• _DATA TO PROCESS_:
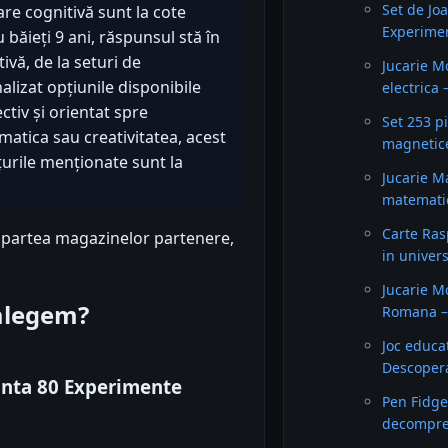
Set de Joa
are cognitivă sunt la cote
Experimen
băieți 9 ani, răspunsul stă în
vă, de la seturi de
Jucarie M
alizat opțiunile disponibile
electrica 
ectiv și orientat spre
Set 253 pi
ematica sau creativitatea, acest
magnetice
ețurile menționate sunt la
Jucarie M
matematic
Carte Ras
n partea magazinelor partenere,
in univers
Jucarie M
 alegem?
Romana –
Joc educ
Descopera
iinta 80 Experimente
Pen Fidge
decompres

* * *

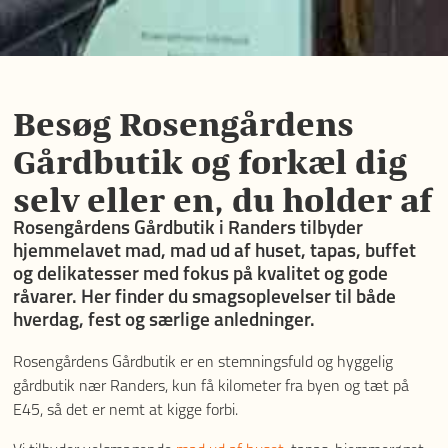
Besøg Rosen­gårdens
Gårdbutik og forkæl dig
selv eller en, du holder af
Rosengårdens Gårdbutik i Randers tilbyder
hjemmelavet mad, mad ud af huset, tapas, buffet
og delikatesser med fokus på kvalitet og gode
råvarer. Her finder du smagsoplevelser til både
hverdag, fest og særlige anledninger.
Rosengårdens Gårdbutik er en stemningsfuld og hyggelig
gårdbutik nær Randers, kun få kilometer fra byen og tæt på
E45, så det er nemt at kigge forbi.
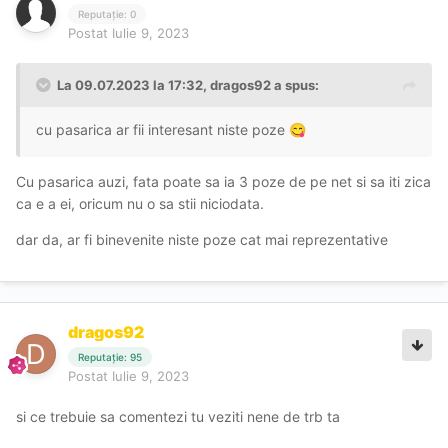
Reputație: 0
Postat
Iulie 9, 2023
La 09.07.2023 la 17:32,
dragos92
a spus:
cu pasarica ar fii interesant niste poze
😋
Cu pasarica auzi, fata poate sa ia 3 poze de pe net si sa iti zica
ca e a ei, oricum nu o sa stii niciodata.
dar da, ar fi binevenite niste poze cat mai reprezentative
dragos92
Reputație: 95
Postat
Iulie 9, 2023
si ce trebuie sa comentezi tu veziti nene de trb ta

• _ASSIGNMENT_: What lines of the material contain "Randers"? Show them.

• _SOLVED EXERCISE_:
Rosengårdens Gårdbutik i Randers tilbyder
gårdbutik nær Randers, kun få kilometer fra byen og tæt på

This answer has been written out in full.